BASEHOR, Kan. - The Wall Street Journal editorial in the August 6-7 edition, titled Repatriation Games, extolls the economic miracles that would abound if U.S. multi-national corporations were allowed to "repatriate" their foreign-earned capital to the United States at atrociously low tax rates. New York Democratic Senator Chuck Schumer, in spite of his everyman-champion image, is a shill for Wall Street and has proposed a one-year, 5.25% repatriation rate.
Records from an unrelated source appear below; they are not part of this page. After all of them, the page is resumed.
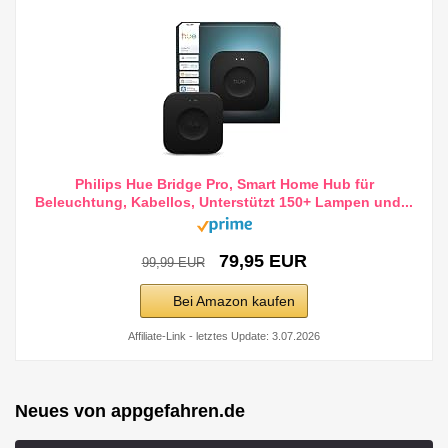
Philips Hue Bridge Pro, Smart Home Hub für
Beleuchtung, Kabellos, Unterstützt 150+ Lampen und...
79,95 EUR
99,99 EUR
Bei Amazon kaufen
Affiliate-Link - letztes Update: 3.07.2026
Neues von appgefahren.de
Economist Allen Sinai, in the same editorial, is reported to have estimated that there is more than $1 trillion abroad waiting to be repatriated -- if only the rates go down.
Unfortunately, the editorial leaves out one inconvenient fact when it comes to the argument that repatriation of foreign capital will produce jobs: lack of customer demand.
The Journal's own pages regularly report that U.S. corporations are already awash in cash that they are loath to spend on job creation because lack of demand for goods and services is the single biggest factor holding back new hiring.
Small business owners (and I am one) are reluctant to take out loans to expand their businesses and hire new people because lack of customer demand makes such loans extremely risky when it comes to repayment.
I see this as nothing more than a naked attempt to add cheap money to Wall Street coffers in its attempt to take ever more risks with it--masked as "innovative financial products" of course. And, as former Fed Chairman Paul Volcker once quipped, "I wish someone would give me one shred of neutral evidence that financial innovation has led to economic growth--one shred of evidence."